13.04.2026 | "Honoraruntergrenzen für freie Künstler*innen: Land NRW stellt 3 Millionen Euro zusätzlich für die faire Bezahlung bereit"

Kommentar

Hintergrund: Die faire Bezahlung von Künstlerinnen und Künstlern ist ein zentrales kulturpolitisches Anliegen der Landesregierung Nordrhein-Westfalen. Seit Januar 2026 gelten bei der Bezahlung von freischaffenden Künstler*innen in NRW in allen Sparten Honoraruntergrenzen, sobald das Land mit einem Cent an der Förderung beteiligt ist. Damit ist Nordrhein-Westfalen das erste Flächenland, das die faire Bezahlung von Kunstschaffenden so konsequent umsetzt. Um die Mehrkosten für die Veranstalter*innen abzufedern, stellt das Land in diesem und im kommenden Jahr jeweils rund 3 Millionen Euro zusätzlich zur Verfügung. 

Mehr darüber lesen: https://www.land.nrw/pressemitteilung/honoraruntergrenzen-fuer-freie-kuenstlerinnen-und-kuenstler-land-stellt-3

„Wir schauen aus Berlin mit großem Interesse und ausdrücklich positiv auf diesen Schritt in Nordrhein-Westfalen. Die Einführung von Honoraruntergrenzen für freie Künstler*innen ist ein längst überfälliges und starkes Signal innerhalb der Kulturförderung“, so Birgit Cauer, Co-Sprecherin des bbk berlin.

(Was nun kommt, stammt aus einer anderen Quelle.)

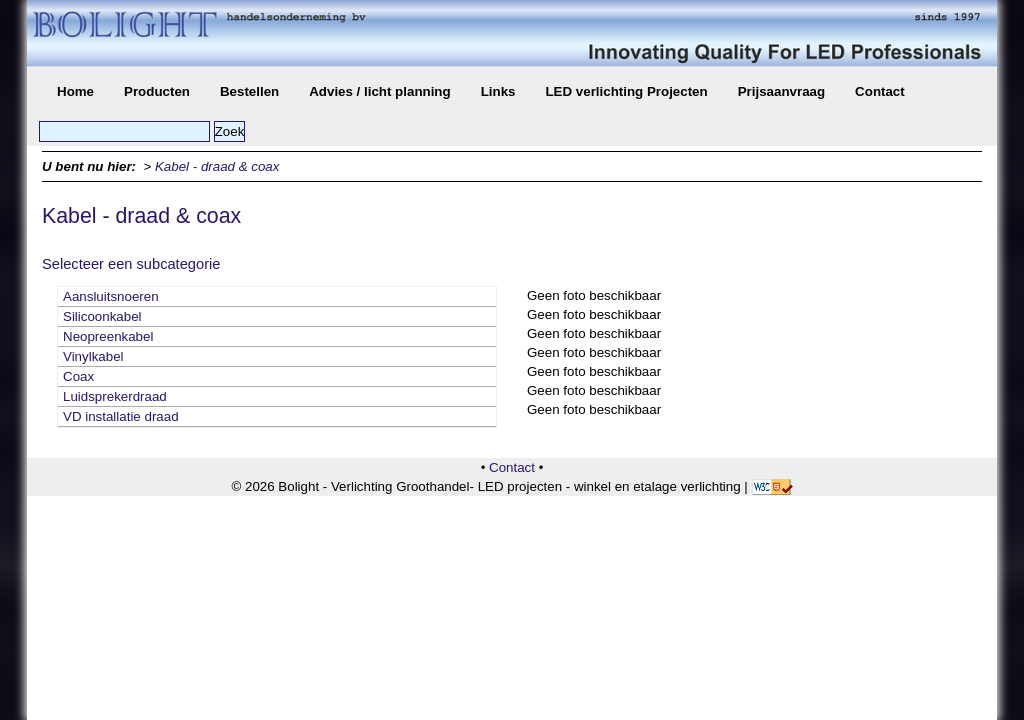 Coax (78, 376)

Gleichzeitig stellt sich die dringliche Frage, wo eine vergleichbare Entschlossenheit in der Berliner Politik bleibt. „In Berlin wird immer wieder betont, dass die finanziellen Spielräume, insbesondere in der Kulturpolitik, begrenzt seien. Doch NRW zeigt deutlich, dass auch ein Bundesland, das keineswegs im Geld schwimmt, politische Prioritäten setzen kann“, so Frauke Boggasch, Co-Sprecherin des bbk berlin.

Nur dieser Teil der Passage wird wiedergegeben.